- **TASK STATEMENT**
After locating the line that contains "done over 330" in the following entries, reproduce it and each later line exactly, including the last.

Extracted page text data
BEGIN

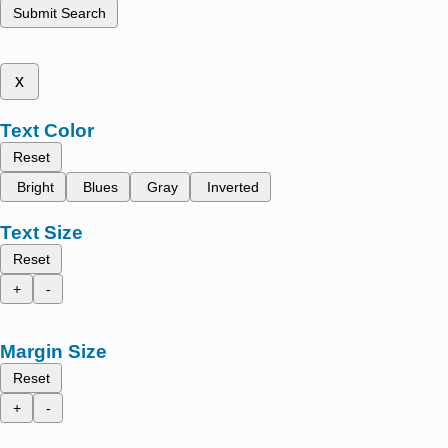
Submit Search
x
Text Color
Reset
Bright
Blues
Gray
Inverted
Text Size
Reset
+
-
Margin Size
Reset
+
-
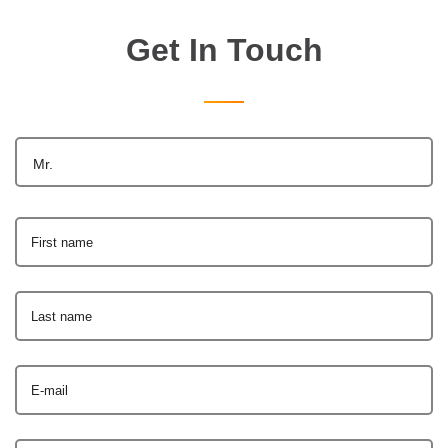
Get In Touch
Mr.
First name
Last name
E-mail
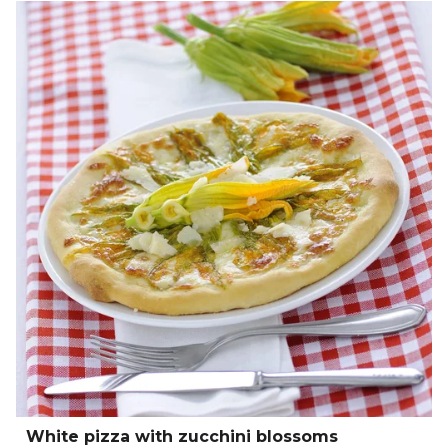
White pizza with zucchini blossoms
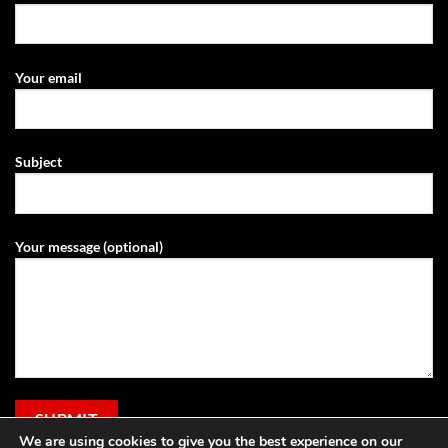
Your email
Subject
Your message (optional)
We are using cookies to give you the best experience on our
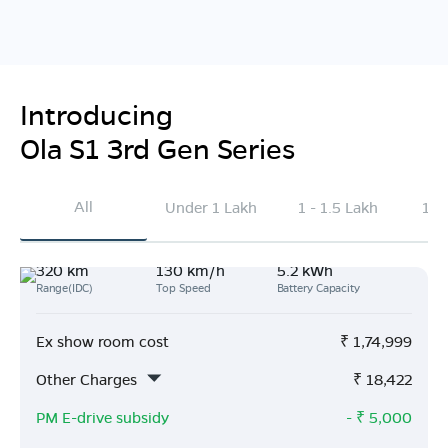
Introducing
Ola S1 3rd Gen Series
All
Under 1 Lakh
1 - 1.5 Lakh
1.5
320 km
130 km/h
5.2 kWh
Range(IDC)
Top Speed
Battery Capacity
Ex show room cost
₹
1,74,999
Other Charges
₹
18,422
PM E-drive subsidy
- ₹
5,000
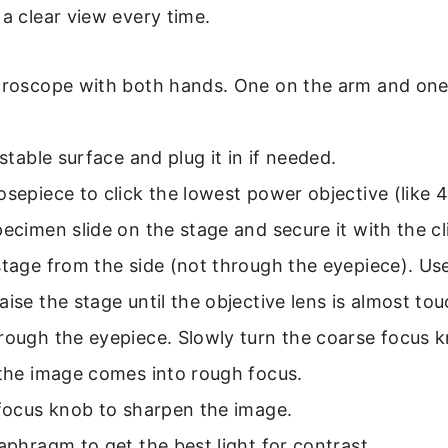
 a clear view every time.
icroscope with both hands. One on the arm and on
 stable surface and plug it in if needed.
osepiece to click the lowest power objective (like 4
pecimen slide on the stage and secure it with the cl
stage from the side (not through the eyepiece). Us
aise the stage until the objective lens is almost tou
rough the eyepiece. Slowly turn the coarse focus 
 the image comes into rough focus.
 focus knob to sharpen the image.
iaphragm to get the best light for contrast.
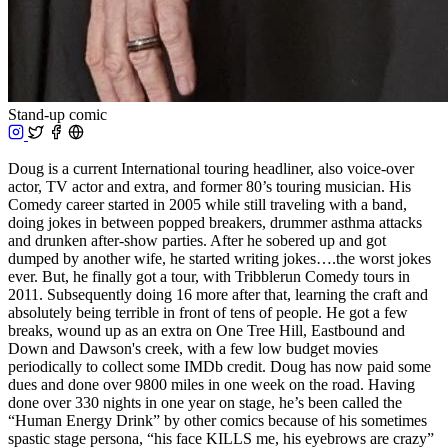
Stand-up comic
Doug is a current International touring headliner, also voice-over
actor, TV actor and extra, and former 80’s touring musician. His
Comedy career started in 2005 while still traveling with a band,
doing jokes in between popped breakers, drummer asthma attacks
and drunken after-show parties. After he sobered up and got
dumped by another wife, he started writing jokes….the worst jokes
ever. But, he finally got a tour, with Tribblerun Comedy tours in
2011. Subsequently doing 16 more after that, learning the craft and
absolutely being terrible in front of tens of people. He got a few
breaks, wound up as an extra on One Tree Hill, Eastbound and
Down and Dawson's creek, with a few low budget movies
periodically to collect some IMDb credit. Doug has now paid some
dues and done over 9800 miles in one week on the road. Having
done over 330 nights in one year on stage, he’s been called the
“Human Energy Drink” by other comics because of his sometimes
spastic stage persona, “his face KILLS me, his eyebrows are crazy”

END

- **ANSWER AREA**
done over 330 nights in one year on stage, he’s been called the
“Human Energy Drink” by other comics because of his sometimes
spastic stage persona, “his face KILLS me, his eyebrows are crazy”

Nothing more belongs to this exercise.